[数据结构与算法]Leetcode 中等：19. 删除链表的倒数第N个节点

题目：删除链表的倒数第N个节点

• 题号：19
• 难度：中等
• https://leetcode-cn.com/problems/remove-nth-node-from-end-of-list/

给定一个链表，删除链表的倒数第n个节点，并且返回链表的头结点。

示例1：

输入：head = [1,2,3,4,5], n = 2
输出：[1,2,3,5]

示例2：

输入：head = [1], n = 1
输出：[]

示例3：

输入：head = [1,2], n = 1
输出：[1]

提示：

• 链表中结点的数目为 sz
• 1 <= sz <= 30
• 0 <= Node.val <= 100
• 1 <= n <= sz

进阶：

你能尝试使用一趟扫描实现吗？

实现

第一种：先求链表长度的方法

思路：先求出链表的长度len，再求出要删除结点的位置index = len - n。

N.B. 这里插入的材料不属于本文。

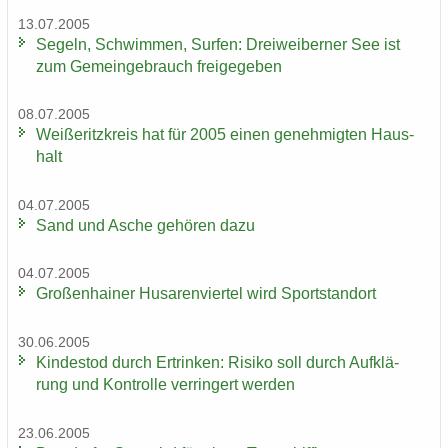
13.07.2005
Se­geln, Schwim­men, Sur­fen: Drei­wei­ber­ner See ist
zum Ge­mein­ge­brauch frei­ge­ge­ben
08.07.2005
Wei­ße­ritz­kreis hat für 2005 einen ge­neh­mig­ten Haus­
halt
04.07.2005
Sand und Asche ge­hö­ren dazu
04.07.2005
Gro­ßen­hai­ner Hu­sa­ren­vier­tel wird Sport­stand­ort
30.06.2005
Kin­des­tod durch Er­trin­ken: Ri­si­ko soll durch Auf­klä­
rung und Kon­trol­le ver­rin­gert wer­den
23.06.2005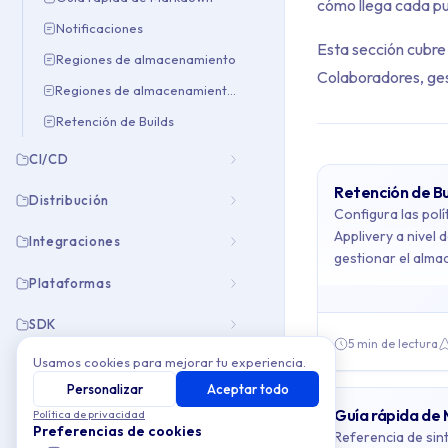
cómo llega cada pub
Notificaciones
Esta sección cubre 
Regiones de almacenamiento
Colaboradores, gest
Regiones de almacenamiento personalizadas
Retención de Builds
CI/CD
Retención de Bu
Distribución
Archive Cont
Configura las polí
Applivery a nivel
Integraciones
gestionar el alma
This collection cont
acceso a las Build
Plataformas
Topics covered: Re
SDK
5 min de lectura
Usamos cookies para mejorar tu experiencia.
Article listing:
Resolución de problemas
Personalizar
Aceptar todo
Retención de 
Guía rápida de
Política de privacidad
Preferencias de cookies
Referencia de sin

这样就可以从头结点开始遍历到该位置，删除该结点即可。

C# 语言

/**
 * Definition for singly-linked list.
 * public class ListNode {
 *     public int val;
 *     public ListNode next;
 *     public ListNode(int x) { val = x; }
 * }
 */

public class Solution
{
    public ListNode RemoveNthFromEnd(ListNode head, int n)
    {
        int len = GetLength(head);
        int index = len - n;

        if (index == 0)
        {
            head = head.next;
            return head;
        }
        ListNode temp = head;
        for (int i = 0; i < index - 1; i++)
        {
            temp = temp.next;
        }
        temp.next = temp.next.next;
        return head;
    }

    public int GetLength(ListNode head)
    {
        ListNode temp = head;
        int i = 0;
        while (temp != null)
        {
            i++;
            temp = temp.next;
        }
        return i;
    }
}

Python 语言

# Definition for singly-linked list.
# class ListNode(object):
#     def __init__(self, val=0, next=None):
#         self.val = val
#         self.next = next
class Solution(object):
    def removeNthFromEnd(self, head, n):
        """
        :type head: ListNode
        :type n: int
        :rtype: ListNode
        """
        index = self.GetLength(head) - n
        if index == 0:
            head = head.next
            return head
        temp = head
        for i in range(index - 1):
            temp = temp.next
        temp.next = temp.next.next
        return head

    def GetLength(self, head):
        temp = head
        i = 0
        while temp != None:
            i += 1
            temp = temp.next
        return i

第二种：利用双指针的方式

思路： 使用两个指针，前面的指针p1先走n步，接着让后面的指针p2与p1同步走，p1走到终点，p2即走到要移除的结点位置。

C# 语言

/**
 * Definition for singly-linked list.
 * public class ListNode {
 *     public int val;
 *     public ListNode next;
 *     public ListNode(int x) { val = x; }
 * }
 */
public class Solution 
{
    public ListNode RemoveNthFromEnd(ListNode head, int n) 
    {
        ListNode p1 = head;
        ListNode p2 = head;
        
        while (n > 0)
        {
            p1 = p1.next;
            n--;
        }

        if (p1 == null) //移除头结点
        {
            return head.next;
        }
            
        while (p1.next != null)
        {
            p1 = p1.next;
            p2 = p2.next;
        }
            
        p2.next = p2.next.next;
        return head;
    }
}

Python 语言

# Definition for singly-linked list.
# class ListNode(object):
#     def __init__(self, val=0, next=None):
#         self.val = val
#         self.next = next

class Solution(object):
    def removeNthFromEnd(self, head, n):
        """
        :type head: ListNode
        :type n: int
        :rtype: ListNode
        """
        p2 = head
        p1 = head
        while (n > 0):
            p1 = p1.next
            n -= 1

        if (p1 is None):  # 移除头结点
            return head.next

        while (p1.next):
            p2 = p2.next
            p1 = p1.next

        p2.next = p2.next.next
        return head